Bounding box prediction data:
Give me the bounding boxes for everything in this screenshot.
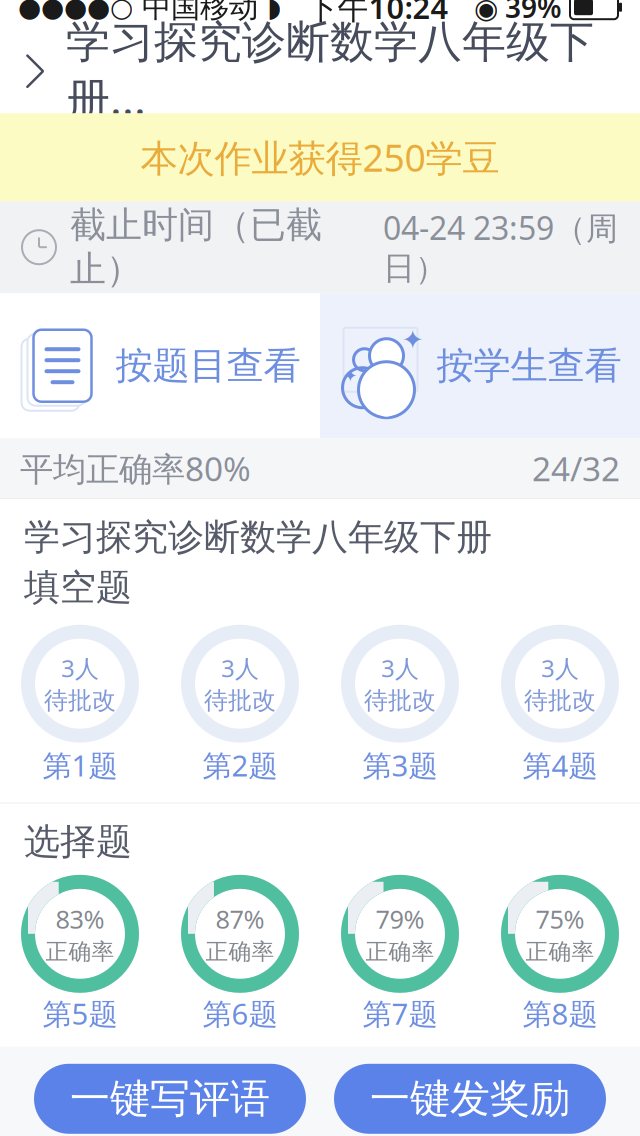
staticText: 04-24 23:59（周日） xyxy=(383,206,618,288)
button[interactable]: 3人 xyxy=(320,632,480,785)
staticText: 待批改 xyxy=(524,686,596,715)
staticText: 按学生查看 xyxy=(436,343,622,389)
staticText: 第8题 xyxy=(522,994,598,1033)
button[interactable]: 87% xyxy=(160,882,320,1033)
staticText: 正确率 xyxy=(366,938,434,966)
button[interactable]: 3人 xyxy=(480,632,640,785)
staticText: 第4题 xyxy=(522,746,598,785)
button[interactable]: 75% xyxy=(480,882,640,1033)
staticText: 3人 xyxy=(541,652,579,684)
staticText: 下午10:24 xyxy=(306,0,448,28)
staticText: 3人 xyxy=(221,652,259,684)
staticText: 24/32 xyxy=(532,446,620,490)
staticText: 79% xyxy=(376,902,424,936)
staticText: ✦ xyxy=(343,366,358,386)
staticText: 第2题 xyxy=(202,746,278,785)
staticText: 选择题 xyxy=(24,820,132,864)
button[interactable]: 79% xyxy=(320,882,480,1033)
button[interactable]: 一键发奖励 xyxy=(334,1064,606,1134)
staticText: 一键发奖励 xyxy=(370,1074,570,1123)
staticText: 第5题 xyxy=(42,994,118,1033)
button[interactable]: 3人 xyxy=(0,632,160,785)
staticText: 截止时间（已截止） xyxy=(70,203,322,291)
staticText: 87% xyxy=(216,902,264,936)
staticText: 3人 xyxy=(381,652,419,684)
staticText: ●●●●○ xyxy=(18,0,133,22)
staticText: 第1题 xyxy=(42,746,118,785)
staticText: 待批改 xyxy=(44,686,116,715)
staticText: 正确率 xyxy=(46,938,114,966)
staticText: 学习探究诊断数学八年级下册 xyxy=(24,515,492,559)
staticText: 83% xyxy=(56,902,104,936)
staticText: ◉ 39% xyxy=(474,0,562,26)
staticText: 一键写评语 xyxy=(70,1074,270,1123)
button[interactable]: 按题目查看 xyxy=(0,293,320,438)
staticText: 第6题 xyxy=(202,994,278,1033)
staticText: 本次作业获得250学豆 xyxy=(140,132,500,182)
staticText: 学习探究诊断数学八年级下册... xyxy=(66,15,594,128)
staticText: 中国移动 xyxy=(133,0,267,25)
staticText: ✦ xyxy=(402,325,424,355)
staticText: 75% xyxy=(536,902,584,936)
staticText: 待批改 xyxy=(364,686,436,715)
button[interactable]: 83% xyxy=(0,882,160,1033)
button[interactable]: 3人 xyxy=(160,632,320,785)
staticText: 第3题 xyxy=(362,746,438,785)
button[interactable]: 返回 xyxy=(0,42,52,100)
button[interactable]: ✦ xyxy=(320,293,640,438)
staticText: 按题目查看 xyxy=(116,343,300,389)
button[interactable]: 一键写评语 xyxy=(34,1064,306,1134)
staticText: ◗ xyxy=(267,0,281,22)
staticText: 待批改 xyxy=(204,686,276,715)
staticText: 平均正确率80% xyxy=(20,446,251,490)
staticText: 3人 xyxy=(61,652,99,684)
staticText: 第7题 xyxy=(362,994,438,1033)
staticText: 正确率 xyxy=(206,938,274,966)
staticText: 正确率 xyxy=(526,938,594,966)
staticText: 填空题 xyxy=(24,565,132,610)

**HOW TO COMPLETE THIS TASK**
Each line holding the word "学习探究诊断数学八年级下册" must be copied from the data.

**WRITTEN ANSWER**
staticText: 学习探究诊断数学八年级下册 xyxy=(24,515,492,559)
staticText: 学习探究诊断数学八年级下册... xyxy=(66,15,594,128)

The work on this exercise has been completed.